Exercise prompt » Your answer must be every line of the data that contains "sito".

Records from a data source »
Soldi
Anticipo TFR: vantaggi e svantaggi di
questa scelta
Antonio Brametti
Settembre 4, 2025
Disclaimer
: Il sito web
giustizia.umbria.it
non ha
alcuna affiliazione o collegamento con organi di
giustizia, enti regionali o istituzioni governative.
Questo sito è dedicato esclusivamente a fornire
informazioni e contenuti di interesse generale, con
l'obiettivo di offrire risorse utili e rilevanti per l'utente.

==

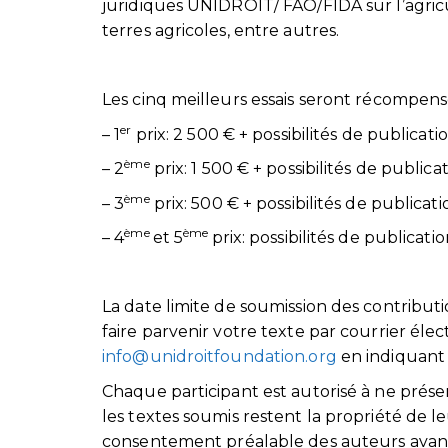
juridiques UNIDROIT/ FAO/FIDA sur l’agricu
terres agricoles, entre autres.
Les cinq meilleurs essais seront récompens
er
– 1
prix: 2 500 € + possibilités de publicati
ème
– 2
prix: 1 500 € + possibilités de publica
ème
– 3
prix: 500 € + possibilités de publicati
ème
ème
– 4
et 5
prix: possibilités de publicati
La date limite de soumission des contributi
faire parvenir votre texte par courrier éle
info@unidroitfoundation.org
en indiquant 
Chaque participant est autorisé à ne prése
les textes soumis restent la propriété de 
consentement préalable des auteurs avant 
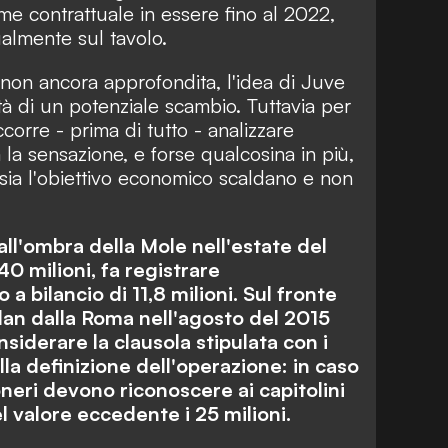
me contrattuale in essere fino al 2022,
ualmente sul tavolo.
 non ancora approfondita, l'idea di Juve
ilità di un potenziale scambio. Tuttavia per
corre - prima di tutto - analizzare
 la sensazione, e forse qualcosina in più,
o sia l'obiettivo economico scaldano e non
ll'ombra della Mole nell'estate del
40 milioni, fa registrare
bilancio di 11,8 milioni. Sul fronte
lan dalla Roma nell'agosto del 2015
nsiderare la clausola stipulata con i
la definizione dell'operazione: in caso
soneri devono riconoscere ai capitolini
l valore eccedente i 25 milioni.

---

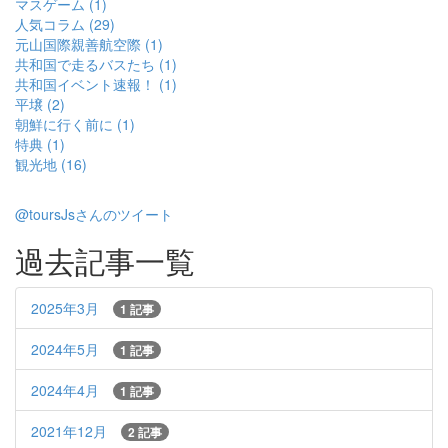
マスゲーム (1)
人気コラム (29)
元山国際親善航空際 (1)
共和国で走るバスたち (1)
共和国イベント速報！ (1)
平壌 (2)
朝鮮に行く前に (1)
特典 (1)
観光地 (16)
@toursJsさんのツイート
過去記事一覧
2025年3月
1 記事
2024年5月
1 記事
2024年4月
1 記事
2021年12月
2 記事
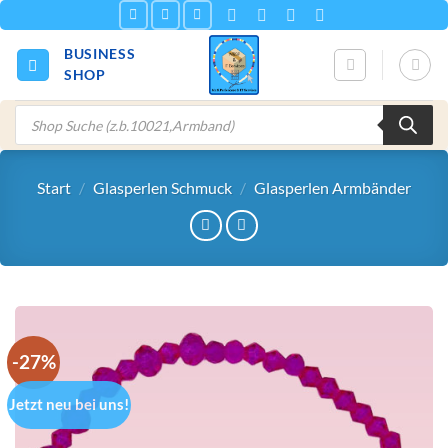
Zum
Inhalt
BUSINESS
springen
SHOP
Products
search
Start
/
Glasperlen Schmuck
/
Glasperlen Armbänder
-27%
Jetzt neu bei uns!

Result below »
: Il sito web
Questo sito è dedicato esclusivamente a fornire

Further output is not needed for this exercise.